Learn About Amazon VGT2 Learning Manager Chanci Turner
In recent years, the rapid advancement of deep learning has enabled remarkable applications, such as skin cancer detection (SkinVision) and the development of self-driving vehicles (TuSimple). Neural networks have demonstrated an extraordinary capability to identify and model complex patterns from extensive unstructured data, including images, videos, and free-form text.
However, training these neural networks necessitates substantial computing power. Graphics Processing Units (GPUs) have consistently proven their effectiveness for this purpose, and AWS users have quickly recognized the benefits of utilizing Amazon Elastic Compute Cloud (Amazon EC2) P2 and P3 instances for model training, especially within Amazon SageMaker, our fully-managed machine learning service.
Today, I am pleased to announce the availability of the largest P3 instance, the p3dn.24xlarge, for model training in Amazon SageMaker. Launched last year, this instance is engineered to enhance large, complex distributed training tasks. It features double the GPU memory of other P3 instances, a 50% increase in vCPUs, high-speed local NVMe storage, and 100 Gbit networking.
Want to give it a shot on Amazon SageMaker?
Introducing EC2 P3dn Instances on Amazon SageMaker
Let’s start with a notebook that employs the built-in image classification algorithm to train a model on the Caltech-256 dataset. To utilize a p3dn.24xlarge instance on Amazon SageMaker, simply set train_instance_type
to 'ml.p3dn.24xlarge'
and begin training!
ic = sagemaker.estimator.Estimator(training_image,
role,
train_instance_count=1,
train_instance_type='ml.p3dn.24xlarge',
input_mode='File',
output_path=s3_output_location,
sagemaker_session=sess)
...
ic.fit(...)
After conducting some preliminary tests with this notebook, I observed a notable 20% increase in training speed right off the bat (your results may vary!). Using 'File'
mode means that the entire dataset is transferred to the training instance: the enhanced network speed (100 Gbit, up from 25 Gbit) and local NVMe storage (instead of Amazon EBS) are certainly advantageous!

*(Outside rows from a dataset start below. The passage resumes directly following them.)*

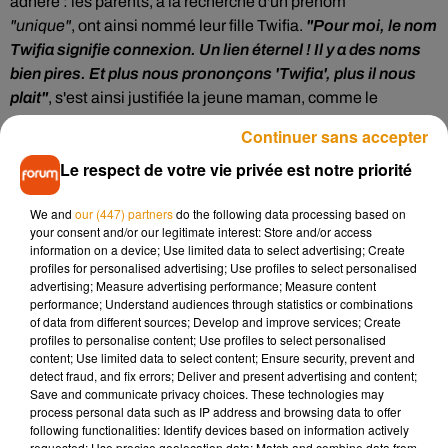
adhéré : les parents,
à la recherche d'un prénom
"unique"
,
ont ainsi nommé leur fille
Twifia.
"Pour moi, le nom
Twifia signifie connexion. Un lien éternel ! Il y a des noms
bien pires. Et plus nous prononçons 'Twifia', plus il nous
plait"
, s'est ainsi justifiée la jeune maman, comme le
rapporte
Capital
.
Continuer sans accepter
Die Aktion läuft übrigens immer noch. Wir freuen uns, wenn
Le respect de votre vie privée est notre priorité
es bald den ersten Twifius gibt �x� LADbible #twifich
#twifia #twifius #twifi
We and
our (447) partners
do the following data processing based on
your consent and/or our legitimate interest: Store and/or access
Publiée par
twifi
sur
Vendredi 16 octobre 2020
information on a device; Use limited data to select advertising; Create
profiles for personalised advertising; Use profiles to select personalised
Une offre encore en cours
advertising; Measure advertising performance; Measure content
performance; Understand audiences through statistics or combinations
Si ce choix peut en choquer plus d'un, les jeunes parents ont
of data from different sources; Develop and improve services; Create
décidé de placer l'argent économisé sur un compte pour leur
profiles to personalise content; Use profiles to select personalised
content; Use limited data to select content; Ensure security, prevent and
fille. De son côté, la société Twifi a confirmé que l'entreprise
detect fraud, and fix errors; Deliver and present advertising and content;
continuait son offre jusqu'en 2038. "
C'est une question
Save and communicate privacy choices. These technologies may
d’honneur",
a expliqué Philippe Fotsch, le directeur du
process personal data such as IP address and browsing data to offer
following functionalities: Identify devices based on information actively
fournisseur d'accès à Internet.
requested; Use precise geolocation data; Match and combine data from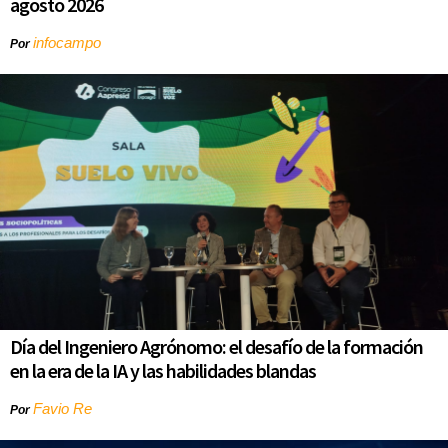
agosto 2026
infocampo
Por
Día del Ingeniero Agrónomo: el desafío de la formación
en la era de la IA y las habilidades blandas
Favio Re
Por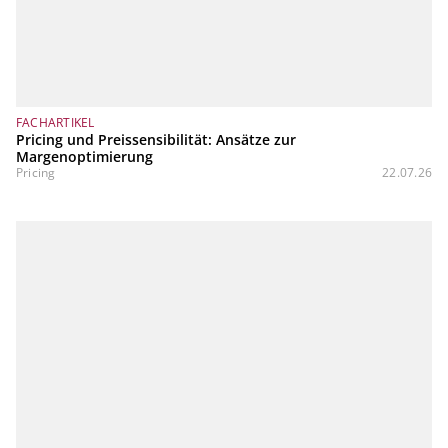
FACHARTIKEL
Pricing und Preissensibilität: Ansätze zur
Margenoptimierung
Pricing
22.07.26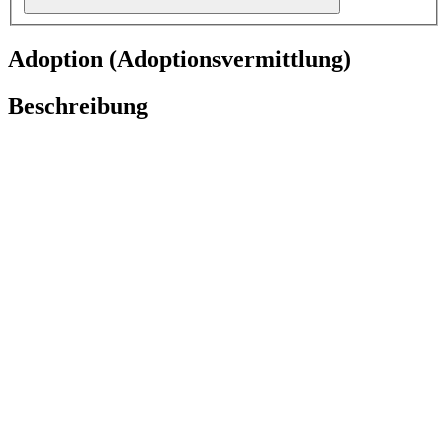
Adoption (Adoptionsvermittlung)
Beschreibung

When dealing with large datasets, you can maximize the benefits of 100 Gbit networking by streaming data from Amazon Simple Storage Service (Amazon S3) using Pipe Mode, or by storing it in Amazon Elastic File System (Amazon EFS) or Amazon FSx for Lustre. This setup will also facilitate distributed training (perhaps utilizing Horovod), enabling instances to exchange parameter updates more swiftly.
In summary, the collaboration between Amazon SageMaker and P3dn instances is a powerful combination, promising significant performance enhancements for large-scale deep learning tasks.
Now Available!
P3dn instances can be accessed on Amazon SageMaker in the US East (N. Virginia) and US West (Oregon) regions. If you’re ready to get started, feel free to reach out to your AWS account team or visit the Contact Us page to make a request. For more insights on career development, check out this blog post on resumes.
We value your feedback, whether on the AWS Forum for Amazon SageMaker or through your usual AWS contacts. For a comprehensive understanding of AI’s impact on leadership, you might want to explore this resource on executive leadership. Additionally, if you’re interested in opportunities related to learning and development, visit this excellent resource.
Jordan Blake
As an Artificial Intelligence & Machine Learning Advocate for EMEA, Jordan is committed to assisting developers and enterprises in realizing their ideas.